Ruth Graves Wakefield passed away in 1977.
Recipe
FACT...CHOCOLATE CHIP COOKIE
The original chocolate chip cookie, the Toll House Cookie, was invented by Ruth Graves Wakefield in the 1930s. Ruth and her husband Kenneth owned the Toll House Inn, near Whitman, Massachusetts. Ruth cooked for her guests, and one day had to substitute semi-sweet chocolate for baker's chocolate in a cookie recipe. She chopped the chocolate in bits, but when she took the cookies from the oven, the semi-sweet chocolate had not melted into the dough as the baker's chocolate had. These cookies with chocolate 'chips' became an immediate hit with her guests.
The official state cookie of Massachusetts is the chocolate chip cookie, invented in 1930 at the Toll House Restaurant.
On February 7, 2001, the Chocolate Chip Cookie was declared the official cookie of the Commonwealth of Pennsylvania.
TRIVIA...CHOCOLATE
Aztec emperor Montezuma drank 50 golden goblets of hot chocolate every day. It was thick, dyed red and flavored with chili peppers.
(Now that’s Hot Chocolate!)
Columbus brought cacao (chocolate) beans back to Spain on his fourth voyage in 1502.
Hershey's Chocolate was introduced in 1900.
Cole Porter got a kick from fudge. He had nine pounds of it shipped to him each month from his hometown.

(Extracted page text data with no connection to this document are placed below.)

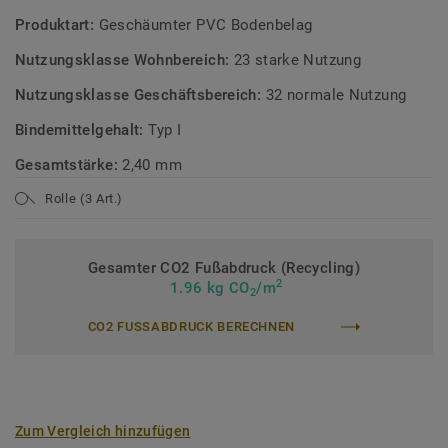
Produktart:
Geschäumter PVC Bodenbelag
Nutzungsklasse Wohnbereich:
23 starke Nutzung
Nutzungsklasse Geschäftsbereich:
32 normale Nutzung
Bindemittelgehalt:
Typ I
Gesamtstärke:
2,40 mm
Rolle (3 Art.)
Gesamter CO2 Fußabdruck (Recycling)
2
1.96 kg CO
/m
2
CO2 FUSSABDRUCK BERECHNEN
Zum Vergleich hinzufügen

The fruit of the Cacao tree grow directly from the trunk. They look like small melons, and the pulp inside contains 20 to 50 seeds or beans. It takes about 400 beans to make a pound of chocolate.
Never give a dog chocolate, as it contains theobromine, which is a central nervous system stimulant. As little as 2 ounces can be lethal to a small dog.
Bittersweet chocolate is what is usually called for in baking.
It contains more chocolate liquor (at least 35%) and less sugar than sweet chocolate.
Semisweet chocolate contains 15% - 35% chocolate liquor.
One ounce of chocolate contains about 20 mg of caffeine.
Americans consumed over 3.1 billion pounds of chocolate in 2001, which is almost half of the total world's production.
Chocolate syrup was used for the blood in the famous shower scene in the Alfred Hitchcock movie 'Psycho'. The scene lasts for about 45 seconds in the movie, but took 7 days to film.
Seven billion pounds of chocolate and candy are manufactured each year in the United States.
Hawaii is the only state that grows cacao beans to produce chocolate.
In the U.S. chocolate candy outsells all other types of candy combined, by 2 to 1.